The Harmony Project

Over the last two years, I have been involved with others in creating and co-ordinating The Harmony Project. This Project, which is hosted by the Sustainable Food Trust (SFT), is a collaboration between four main people: apart from myself, they are Patrick Holden of SFT, the Headmaster, Richard Dunne, already known to some SoH followers, and Nick Campion of the University of Wales Trinity St David (U0WTSD). Then there are others that you might recognise, especially our SoH colleagues Scherto Gill, Sister Maureen Goodman and Sister Jayanti. Someone you won’t know, but who helps me hold it all together is Bonnie Welch of the SFT.
We began two years ago by working to support Richard Dunne’s efforts to promote and share his experience of bringing principles of Harmony to his primary school in South London. Inspired by The Prince of Wales book Harmony: A New Way Of Looking At The World, Richard has brought meaning and vitality to the somewhat narrow curriculum favoured by those who govern us and the results have been remarkable. His school has continued to perform with excellence and, because of its popularity, has increased substantially in numbers. Harmony works, and the response from children, and most of the parents, has been very positive. Go to his website to see: ashleyschool.org.uk. You may recall that Richard participated in the SoH Forum 2017 in Reykjavik, and was well received.

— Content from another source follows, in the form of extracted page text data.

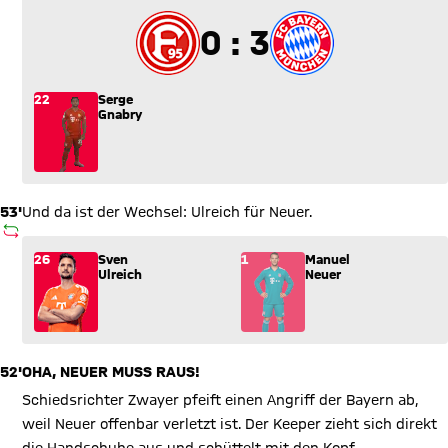
0 zu 3
0 : 3
22
Serge
Gnabry
53'
Und da ist der Wechsel: Ulreich für Neuer.
AUSWECHSLUNG
Wechsel: Sven Ulreich (26) kommt für Manuel Neuer (1) ins S
26
Sven
1
Manuel
Ulreich
Neuer
52'
OHA, NEUER MUSS RAUS!
Schiedsrichter Zwayer pfeift einen Angriff der Bayern ab,
weil Neuer offenbar verletzt ist. Der Keeper zieht sich direkt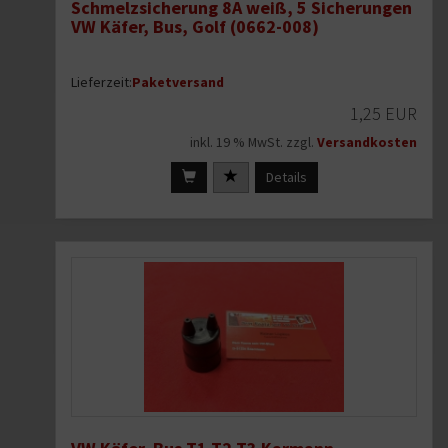
Schmelzsicherung 8A weiß, 5 Sicherungen
VW Käfer, Bus, Golf (0662-008)
Lieferzeit:
Paketversand
1,25 EUR
inkl. 19 % MwSt. zzgl.
Versandkosten
Details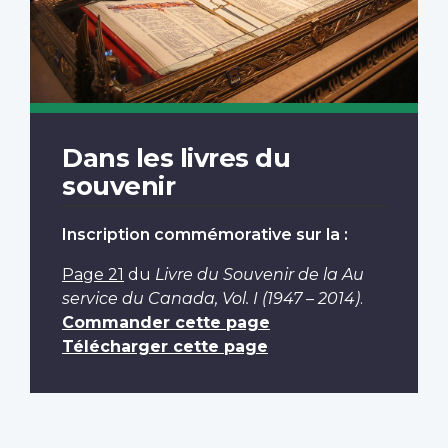
Dans les livres du
souvenir
Inscription commémorative sur la :
Page 21
du
Livre du Souvenir de la Au
service du Canada, Vol. I (1947 – 2014)
.
Commander cette page
Télécharger cette page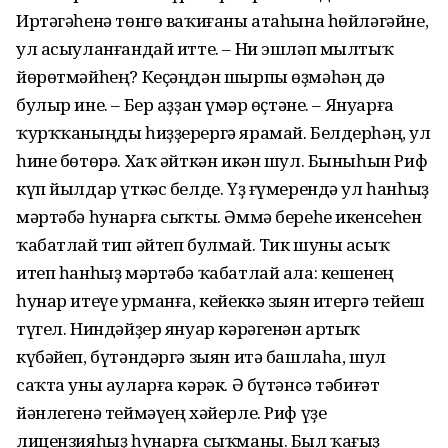
Иртәгәһенә төнгө ваҡиғаны атаһына һөйләгәйне,
ул асыуланғандай итте. – Ни эшләп мылтыҡ
йөрөтмәйһең? Кеҫәңдән шырпы өҙмәһәң дә
булыр ине. – Бер аҙҙан Ғүмәр өҫтәне. – Януарға
ҡурҡҡаныңды һиҙҙерергә ярамай. Белдерһәң, ул
һине бөтөрә. Хаҡ әйткән икән шул. Быныһын Риф
күп йылдар үткәс белде. Үҙ ғүмерендә ул һанһыҙ
мәртәбә һунарға сыҡты. Әммә береһе икенсеһен
ҡабатлай тип әйтеп булмай. Тик шуны асыҡ
итеп һанһыҙ мәртәбә ҡабатлай ала: кешенең
һунар итеүе урманға, кейеккә зыян итергә тейеш
түгел. Ниндәйҙер януар кәрәгенән артыҡ
күбәйеп, бүтәндәргә зыян итә башлаһа, шул
саҡта уны ауларға кәрәк. Ә бүтәнсә тәбиғәт
йәнлегенә теймәүең хәйерле. Риф үҙе
лицензияһыҙ һунарға сыҡманы. Был ҡағыҙ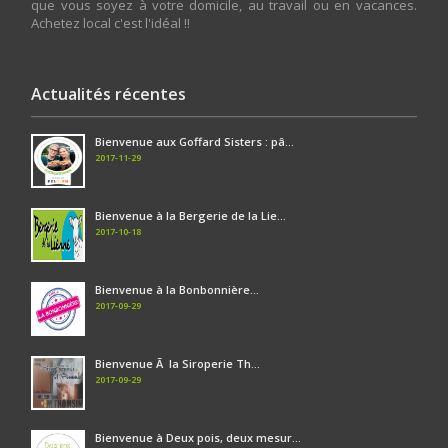
que vous soyez à votre domicile, au travail ou en vacances.
Achetez local c'est l'idéal !!
Actualités récentes
Bienvenue aux Goffard Sisters : pâ...
2017-11-29
Bienvenue à la Bergerie de la Lie...
2017-10-18
Bienvenue à la Bonbonnière...
2017-09-29
Bienvenue Ã la Siroperie Th...
2017-09-29
Bienvenue à Deux pois, deux mesur...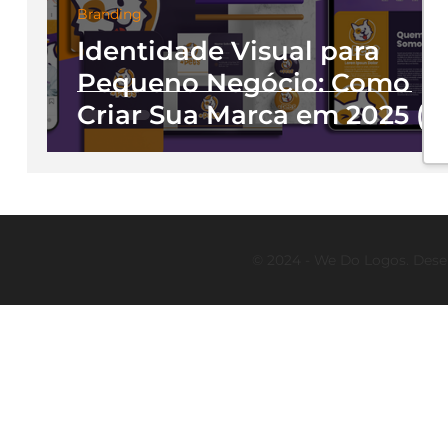
Branding
Identidade Visual para
Pequeno Negócio: Como
Criar Sua Marca em 2025 (e
se Preparar para 2026)
© 2024 - We Do Logos. Dese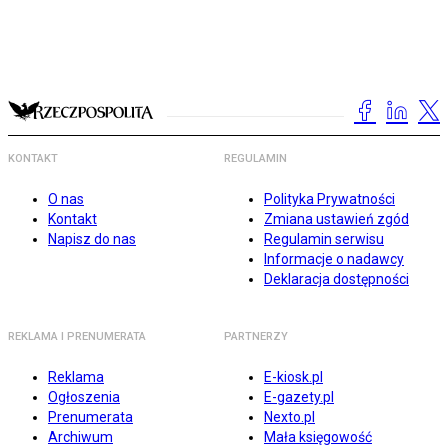
KONTAKT
REGULAMIN
O nas
Polityka Prywatności
Kontakt
Zmiana ustawień zgód
Napisz do nas
Regulamin serwisu
Informacje o nadawcy
Deklaracja dostępności
REKLAMA I PRENUMERATA
PARTNERZY
Reklama
E-kiosk.pl
Ogłoszenia
E-gazety.pl
Prenumerata
Nexto.pl
Archiwum
Mała księgowość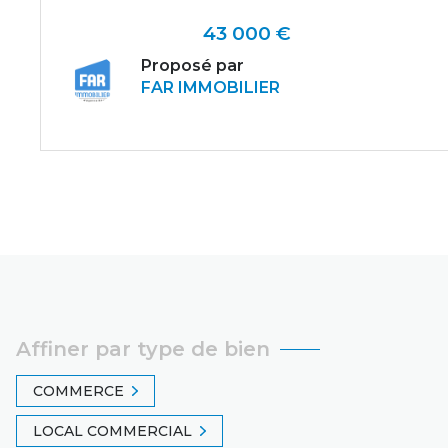
43 000 €
Proposé par
FAR IMMOBILIER
VOIR LE BIEN
Affiner par type de bien
COMMERCE
LOCAL COMMERCIAL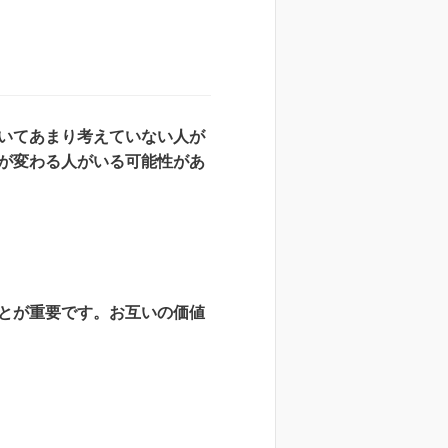
いてあまり考えていない人が
が変わる人がいる可能性があ
とが重要です。お互いの価値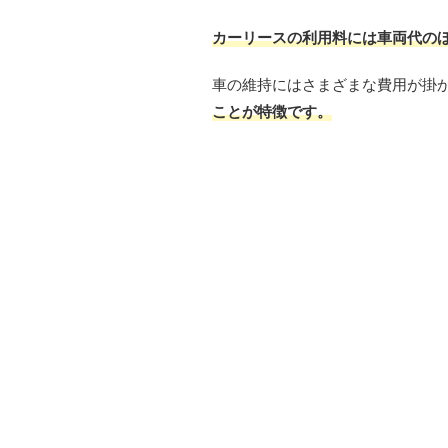
カーリースの利用料には車両代のほ
車の維持にはさまざまな費用が掛
ことが特徴です。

Working with the SFT, the work with Richard has blossomed into a wider Harmony agenda, particularly exploring principles of Harmony in food and farming. Take a look at the SFT website: sustainablefoodtrust.org and read Bonnie Welch’s recent article, “In the spirit of harmony.”
And whilst this has been happening our colleagues at the UoWTD, where I am a Harmony Professor of Practice, have established a Harmony Institute and are working with me to publish a collection of essays on principles of Harmony drawn widely from disciplines such as education, farming, philosophy, business and economics, healthcare and theology. As part of this collaboration, I am trying to bring together a collection of reflections on Harmony and Faith, diverse in its scope and range. Contact Bonnie if you would like to know more about this.
In undertaking this work, watching it emerge and seeing how people respond to the notion of Harmony, I have been struck by the fact that when it is explained most people ‘get it’ and many want to become involved with it. There is something about these ancient, or rather, timeless, principles that is both familiar and welcomed – wholeness, flowing interconnectedness and relatedness. Of course, why wouldn’t this be so? Look outside and it is happening in the turn of the day and the seasons – birth, life, death and rebirth. We didn’t invent it did we?
Of all the texts I have read on Harmony, I have been especially struck by those that come from the ancient teachings of The Tao in which there is only the movement from and towards, and in which what appear to be opposites are revealed as complementarities. Hot and cold, light and darkness, distance and closeness. And I have come to see that if you look for opposites (as we mostly do) you will find opposition and discord, whereas if you see complementarities you will find co-operation and a strange peacefulness or ease that is beyond understanding. And, most especially, you will find Love at Work.
This quality of Love at Work lies behind the two books that Scherto Gill and I have edited based upon our work with colleagues at SoH – Why Love Matters and Peacefulness . In this work we have been exploring ways of looking at the world that counter a culture of separation and violence, economic violence as well as social violence. We are convinced that ‘something else’ is needed, and perhaps urgently needed, and principles of Love and Harmony seem to be pointing towards this, offering another perception of the way things might be, and of the way they are – if only we could see it.
Talking to Scherto and Maureen, I understand that the theme for the 2019 Forum gathering in Reykjavik will include reflections on Harmony, and I urge all who are part of the Forum not to wait for someone else to bring about this transformation in our lives but to live it. You are important. You are the leaders who will make this happen.
By David Cadman
1) David Cadman and Scherto Gill, Why Love Matters, Peter Lang, 2016.
2) David Cadman and Scherto Gill, Peacefulness, Spirit of Humanity Press, 2017.